The opinions expressed in this opinion letter are to be construed and interpreted in accordance with Netherlands law. The competent courts at Amsterdam, the Netherlands have exclusive jurisdiction to settle any issues of interpretation or liability arising out of or in connection with this opinion letter. Any legal relationship arising out of or in connection with this opinion letter (whether contractual or non-contractual), including the above submission to jurisdiction, is governed by Netherlands law. No person other than NautaDutilh may be held liable in connection with this opinion letter.

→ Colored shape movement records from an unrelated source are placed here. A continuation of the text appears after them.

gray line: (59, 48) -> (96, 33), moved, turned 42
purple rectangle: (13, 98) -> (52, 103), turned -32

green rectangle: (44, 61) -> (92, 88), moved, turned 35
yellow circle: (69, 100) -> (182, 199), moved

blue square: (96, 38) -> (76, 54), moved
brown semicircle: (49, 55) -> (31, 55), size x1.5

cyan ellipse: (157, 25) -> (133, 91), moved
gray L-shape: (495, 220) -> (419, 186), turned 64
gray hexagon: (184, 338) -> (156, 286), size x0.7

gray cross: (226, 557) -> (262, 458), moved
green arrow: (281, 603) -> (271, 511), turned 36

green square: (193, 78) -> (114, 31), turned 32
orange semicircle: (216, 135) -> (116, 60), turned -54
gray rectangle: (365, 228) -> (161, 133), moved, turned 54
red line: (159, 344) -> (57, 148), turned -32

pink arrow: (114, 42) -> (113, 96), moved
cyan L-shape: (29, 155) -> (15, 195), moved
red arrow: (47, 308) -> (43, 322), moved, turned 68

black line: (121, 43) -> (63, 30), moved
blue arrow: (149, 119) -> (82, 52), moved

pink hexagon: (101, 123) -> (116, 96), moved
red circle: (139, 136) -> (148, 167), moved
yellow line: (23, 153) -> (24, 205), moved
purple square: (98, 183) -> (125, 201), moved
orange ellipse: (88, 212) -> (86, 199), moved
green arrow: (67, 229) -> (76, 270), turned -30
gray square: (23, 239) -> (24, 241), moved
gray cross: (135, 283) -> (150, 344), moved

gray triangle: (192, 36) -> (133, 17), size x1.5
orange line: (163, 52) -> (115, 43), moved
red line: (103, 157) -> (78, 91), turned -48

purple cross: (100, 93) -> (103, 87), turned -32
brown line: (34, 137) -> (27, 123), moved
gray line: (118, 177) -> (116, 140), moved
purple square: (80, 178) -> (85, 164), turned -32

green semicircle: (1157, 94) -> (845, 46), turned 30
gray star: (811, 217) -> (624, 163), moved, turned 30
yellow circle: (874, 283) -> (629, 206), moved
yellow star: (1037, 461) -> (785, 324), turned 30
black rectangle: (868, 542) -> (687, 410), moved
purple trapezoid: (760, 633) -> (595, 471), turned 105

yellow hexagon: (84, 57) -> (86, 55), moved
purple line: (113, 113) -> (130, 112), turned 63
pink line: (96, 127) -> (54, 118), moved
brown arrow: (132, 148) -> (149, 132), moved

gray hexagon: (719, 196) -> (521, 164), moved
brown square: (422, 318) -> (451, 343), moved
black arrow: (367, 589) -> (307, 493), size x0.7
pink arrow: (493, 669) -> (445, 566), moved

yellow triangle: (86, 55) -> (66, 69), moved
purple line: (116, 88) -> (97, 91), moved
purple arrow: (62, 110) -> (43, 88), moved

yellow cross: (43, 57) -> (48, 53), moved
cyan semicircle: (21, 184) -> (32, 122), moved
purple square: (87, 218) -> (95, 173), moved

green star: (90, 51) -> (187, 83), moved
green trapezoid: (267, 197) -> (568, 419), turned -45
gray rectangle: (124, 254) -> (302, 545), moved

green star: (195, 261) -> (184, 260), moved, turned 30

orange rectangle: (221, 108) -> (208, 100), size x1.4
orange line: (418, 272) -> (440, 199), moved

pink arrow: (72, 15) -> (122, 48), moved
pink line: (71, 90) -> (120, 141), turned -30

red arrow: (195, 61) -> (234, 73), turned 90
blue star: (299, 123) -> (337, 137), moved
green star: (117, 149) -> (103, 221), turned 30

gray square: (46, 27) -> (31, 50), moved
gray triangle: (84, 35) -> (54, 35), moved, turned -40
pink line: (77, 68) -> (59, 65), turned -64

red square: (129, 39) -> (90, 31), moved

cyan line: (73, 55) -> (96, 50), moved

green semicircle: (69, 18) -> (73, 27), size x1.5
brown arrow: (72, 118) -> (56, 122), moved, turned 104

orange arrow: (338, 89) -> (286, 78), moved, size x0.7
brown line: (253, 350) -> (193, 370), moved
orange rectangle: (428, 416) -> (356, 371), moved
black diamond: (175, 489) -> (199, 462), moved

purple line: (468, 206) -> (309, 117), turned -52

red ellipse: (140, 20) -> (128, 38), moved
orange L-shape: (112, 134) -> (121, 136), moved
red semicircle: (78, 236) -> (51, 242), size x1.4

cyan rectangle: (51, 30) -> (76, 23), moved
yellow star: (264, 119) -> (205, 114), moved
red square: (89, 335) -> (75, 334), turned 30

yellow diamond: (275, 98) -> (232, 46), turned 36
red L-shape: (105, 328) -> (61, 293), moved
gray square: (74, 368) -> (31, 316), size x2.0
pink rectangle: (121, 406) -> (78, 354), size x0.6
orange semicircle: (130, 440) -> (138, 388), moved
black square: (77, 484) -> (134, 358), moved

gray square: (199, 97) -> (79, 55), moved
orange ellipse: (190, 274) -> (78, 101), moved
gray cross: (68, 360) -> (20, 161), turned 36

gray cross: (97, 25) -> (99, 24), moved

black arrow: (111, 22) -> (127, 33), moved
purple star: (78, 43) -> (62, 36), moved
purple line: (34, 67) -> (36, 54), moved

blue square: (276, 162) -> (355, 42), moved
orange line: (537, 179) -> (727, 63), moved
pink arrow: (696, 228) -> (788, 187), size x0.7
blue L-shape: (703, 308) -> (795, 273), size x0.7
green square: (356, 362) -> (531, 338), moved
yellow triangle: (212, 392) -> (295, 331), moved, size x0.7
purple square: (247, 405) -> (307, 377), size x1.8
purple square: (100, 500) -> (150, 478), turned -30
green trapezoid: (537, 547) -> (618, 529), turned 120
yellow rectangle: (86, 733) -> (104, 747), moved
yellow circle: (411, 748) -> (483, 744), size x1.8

In this opinion letter, legal concepts are expressed in English terms. The Netherlands legal concepts concerned may not be identical in meaning to the concepts described by the English terms as they exist under the law of other jurisdictions. In the event of a conflict or inconsistency, the relevant expression shall be deemed to refer only to the Netherlands legal concepts described by the English terms.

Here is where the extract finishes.